___ Dataset ___

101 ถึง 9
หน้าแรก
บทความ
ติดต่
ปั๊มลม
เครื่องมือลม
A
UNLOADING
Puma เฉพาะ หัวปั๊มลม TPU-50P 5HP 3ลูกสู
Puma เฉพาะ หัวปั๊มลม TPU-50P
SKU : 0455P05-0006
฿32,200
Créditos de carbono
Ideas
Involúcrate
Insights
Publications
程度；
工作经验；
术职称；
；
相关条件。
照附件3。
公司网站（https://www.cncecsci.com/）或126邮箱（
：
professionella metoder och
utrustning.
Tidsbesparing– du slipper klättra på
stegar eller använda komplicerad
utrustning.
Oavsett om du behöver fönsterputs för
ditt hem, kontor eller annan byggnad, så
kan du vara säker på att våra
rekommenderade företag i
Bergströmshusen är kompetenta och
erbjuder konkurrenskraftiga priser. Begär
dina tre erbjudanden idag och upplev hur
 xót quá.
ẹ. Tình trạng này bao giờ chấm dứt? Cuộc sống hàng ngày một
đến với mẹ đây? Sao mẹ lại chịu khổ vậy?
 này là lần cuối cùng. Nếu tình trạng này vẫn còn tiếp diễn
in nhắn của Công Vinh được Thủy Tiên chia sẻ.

___
___ Dataset ___

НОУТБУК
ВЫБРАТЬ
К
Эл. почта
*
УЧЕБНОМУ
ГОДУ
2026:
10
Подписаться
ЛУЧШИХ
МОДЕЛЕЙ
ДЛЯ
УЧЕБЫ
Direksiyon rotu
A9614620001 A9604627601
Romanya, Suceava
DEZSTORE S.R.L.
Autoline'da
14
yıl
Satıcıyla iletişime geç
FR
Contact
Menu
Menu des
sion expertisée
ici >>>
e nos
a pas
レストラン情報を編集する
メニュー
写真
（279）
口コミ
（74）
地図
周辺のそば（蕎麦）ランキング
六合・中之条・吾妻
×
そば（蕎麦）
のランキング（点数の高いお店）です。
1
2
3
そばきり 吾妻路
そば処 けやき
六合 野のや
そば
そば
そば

___

- **Instructions for the task**:
Every line above from the line with "rekommenderade företag i" to the line with "in nhắn của Công Vinh được Thủy Tiên chia sẻ.", both included, must be reproduced exactly, and no other line may appear.

- **Exercise solution**:
rekommenderade företag i
Bergströmshusen är kompetenta och
erbjuder konkurrenskraftiga priser. Begär
dina tre erbjudanden idag och upplev hur
 xót quá.
ẹ. Tình trạng này bao giờ chấm dứt? Cuộc sống hàng ngày một
đến với mẹ đây? Sao mẹ lại chịu khổ vậy?
 này là lần cuối cùng. Nếu tình trạng này vẫn còn tiếp diễn
in nhắn của Công Vinh được Thủy Tiên chia sẻ.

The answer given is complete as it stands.